La façade de la Nativité, telle que son architecte, Antoni Gaudí, l'a dessinée et orientée : face aux premiers rayons du soleil. Ce style improbable lui fut inspiré par les plantes glanées alentour. Crédits photo : (Merian/Studio X/Bossemeyer) Dimanche, après cent vingt-huit ans de travaux, le plus controversé des édifices catholiques va devenir une basilique. Le pape Benoît XVI se rend en effet à Barcelone pour consacrer l'oeuvre inachevée de Gaudí.
Le 7 novembre 2010, à midi, la Sagrada Familia sera enfin une maison de Dieu. Cent vingt-huit ans après que la première pierre eut été posée par l'évêque Urquinaona, le pape Benoît XVI consacrera comme basilique le gigantesque édifice imaginé par Antoni Gaudí. Un souffle divin viendra-t-il balayer les décennies de controverses, de menaces et d'insultes? La paix du Christ sera-t-elle enfin signée entre les hommes qui se sont disputés comme jamais autour d'un monument? Rien n'est moins sûr.
Il y aura 8000 personnes à l'intérieur, la plupart ecclésiastiques, et près d'un million à l'extérieur pour participer à l'événement. Et puis il y aura Antonia, qui suivra tout ça de la fenêtre de son appartement. L'immeuble où elle habite a été construit à la fin des années 70, juste en face du porche de la Gloire, sur l'emplacement du futur parvis. Un immeuble de 6 étages, avec 4 ascenseurs, 55 appartements, qui devra donc être détruit d'ici à la fin de la construction de la basilique, prévue en 2026, pour les cent ans de la mort de Gaudí. Quand elle s'est installée, «les trois ouvriers qui travaillaient sur le chantier de la Sagrada s'arrêtaient à deux heures de l'après-midi, se souvient Antonia. Pas même les ivrognes auraient cru que les travaux reprendraient un jour. Aujourd'hui, ils sont deux cents à travailler jour et nuit».
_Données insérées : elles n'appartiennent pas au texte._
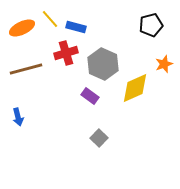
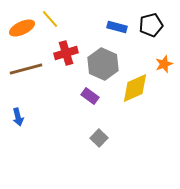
blue rectangle: moved 41 px right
Le premier martyr touristique de l'ère chrétienne
La résistance annoncée d'Antonia ne pèsera pas lourd face aux 3 millions de visiteurs que comptabilise la Sagrada Familia chaque année et les millions d'euros qu'elle rapporte en afflux de touristes fascinés, intrigués, impressionnés, épouvantés, fiers de l'avoir vue dans cet état. Elle ne pèsera pas lourd face au projet papal, qui se dessine à bas bruit, de faire de cet édifice unique non plus seulement un lieu touristique mais le fer de lance d'un catholicisme en pleine reconquête.
Si Benoît XVI et les catholiques du monde entier peuvent aujourd'hui en rêver, c'est qu'il s'est passé quelque chose en Espagne en 1975: Franco est mort. La même année, le film d'Antonioni Profession: reporter, tourné en partie au Palacio Güell de Gaudí, fut le signe d'un regain d'intérêt, les prémices d'une reconnaissance. Aux délires de la Movida s'ajoutait la prise de conscience générale en Europe de l'importance du patrimoine architectural. Qu'ils soient industriels, religieux, ruraux, qu'ils soient de béton, de fer ou de bois, qu'ils soient en ruine ou encore mieux inachevés, les édifices jusque-là méprisés par la doxa culturelle ont pris tout à coup une valeur morale, artistique, et puis commerciale. Ainsi, trente ans avant de se voir consacrée basilique, la Sagrada Familia était déjà devenue la sainte protectrice de la Movida. Et Gaudí, le premier martyr touristique de l'ère chrétienne. Le phénomène n'a fait que s'amplifier, aujourd'hui relayé par une sorte de réflexe inverse: un repli sur soi au nom d'une chrétienté menacée par l'islam.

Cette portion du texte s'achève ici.